Available records START
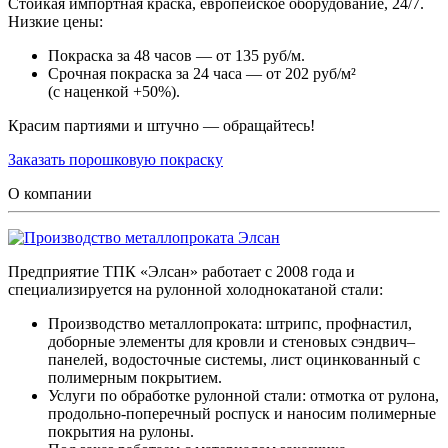
Стойкая импортная краска, европейское оборудование, 24/7.
Низкие цены:
Покраска за 48 часов — от 135 руб/м.
Срочная покраска за 24 часа — от 202 руб/м²
(с наценкой +50%).
Красим партиями и штучно — обращайтесь!
Заказать порошковую покраску
О компании
Предприятие ТПК «Элсан» работает с 2008 года и
специализируется на рулонной холоднокатаной стали:
Производство металлопроката: штрипс, профнастил,
доборные элементы для кровли и стеновых сэндвич–
панелей, водосточные системы, лист оцинкованный с
полимерным покрытием.
Услуги по обработке рулонной стали: отмотка от рулона,
продольно-поперечный роспуск и наносим полимерные
покрытия на рулоны.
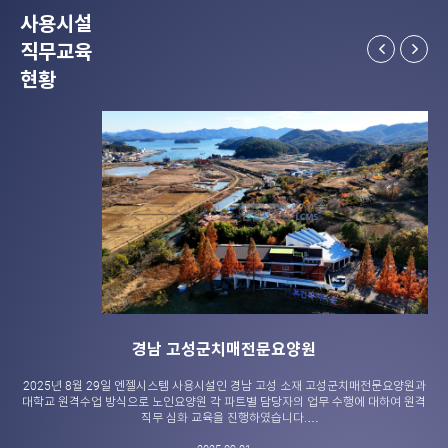
사용시설
직무교육
현황
경남 고성군치매전문요양원
2025년 8월 29일 엔젤시스템 사용시설인 경남 고성 소재 고성군치매전문요양원과
대학교 원격수업 방식으로 노인요양원 각 파트별 담당자의 업무 수행에 대하여 원격
직무 심화 교육을 진행하였습니다.
위 기관은 2023년에 신설된 기관으로, 국장님을 필두로 복지팀, 간호팀, 재활팀, 영양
Available records END
● **Task brief**
Using the records above, count the lines that hold the string "стали", and give back only the result.

● **Answer to the exercise**
2